> [Action item]
Here the job is to repeat the listing exactly, but not the pictures in it.

-=-=-

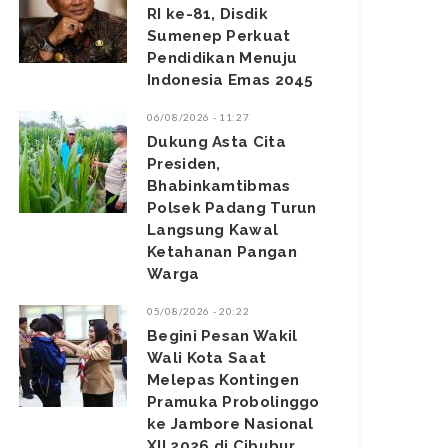
RI ke-81, Disdik
Sumenep Perkuat
Pendidikan Menuju
Indonesia Emas 2045
06/08/2026 - 11:27
Dukung Asta Cita
Presiden,
Bhabinkamtibmas
Polsek Padang Turun
Langsung Kawal
Ketahanan Pangan
Warga
05/08/2026 - 20:22
Begini Pesan Wakil
Wali Kota Saat
Melepas Kontingen
Pramuka Probolinggo
ke Jambore Nasional
XII 2026 di Cibubur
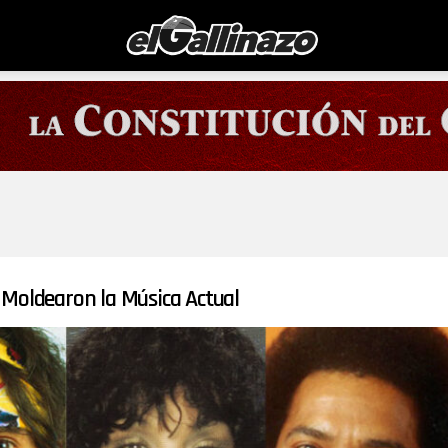
Moldearon la Música Actual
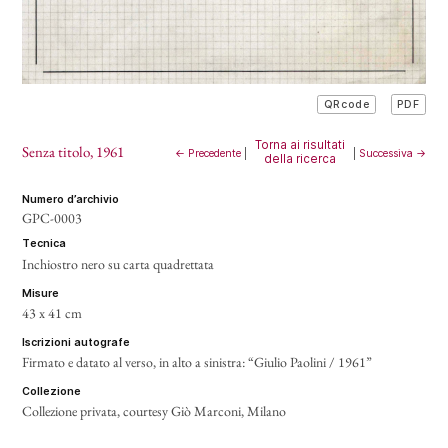
PDF
QRcode
Torna ai risultati
Senza titolo
, 1961
← Precedente
|
|
Successiva →
della ricerca
numero d’archivio
GPC-0003
tecnica
Inchiostro nero su carta quadrettata
misure
43 x 41 cm
iscrizioni autografe
Firmato e datato al verso, in alto a sinistra: “Giulio Paolini / 1961”
collezione
Collezione privata, courtesy Giò Marconi, Milano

-=-=-

> [Answer for this exercise]
RI ke-81, Disdik
Sumenep Perkuat
Pendidikan Menuju
Indonesia Emas 2045
06/08/2026 - 11:27
Dukung Asta Cita
Presiden,
Bhabinkamtibmas
Polsek Padang Turun
Langsung Kawal
Ketahanan Pangan
Warga
05/08/2026 - 20:22
Begini Pesan Wakil
Wali Kota Saat
Melepas Kontingen
Pramuka Probolinggo
ke Jambore Nasional
XII 2026 di Cibubur
Moldearon la Música Actual
PDF
QRcode
Torna ai risultati
Senza titolo
, 1961
← Precedente
|
|
Successiva →
della ricerca
numero d’archivio
GPC-0003
tecnica
Inchiostro nero su carta quadrettata
misure
43 x 41 cm
iscrizioni autografe
Firmato e datato al verso, in alto a sinistra: “Giulio Paolini / 1961”
collezione
Collezione privata, courtesy Giò Marconi, Milano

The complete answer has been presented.